Of all the lines in the records below, copy only those that contain the string "стиле".

"""

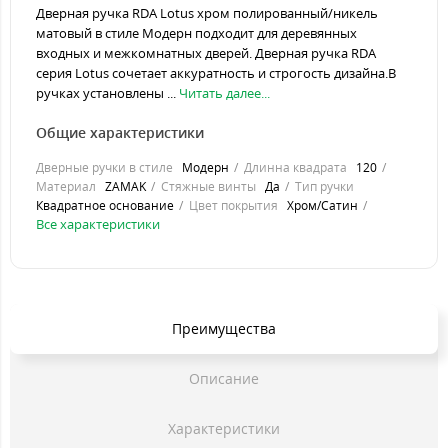
Дверная ручка RDA Lotus хром полированный/никель
матовый в стиле Модерн подходит для деревянных
входных и межкомнатных дверей. Дверная ручка RDA
серия Lotus сочетает аккуратность и строгость дизайна.В
ручках установлены ...
Читать далее...
Общие характеристики
Дверные ручки в стиле
Модерн
Длинна квадрата
120
Материал
ZAMAK
Стяжные винты
Да
Тип ручки
Квадратное основание
Цвет покрытия
Хром/Сатин
Все характеристики
Преимущества
Описание
Характеристики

"""

* [Task answer]
матовый в стиле Модерн подходит для деревянных
Дверные ручки в стиле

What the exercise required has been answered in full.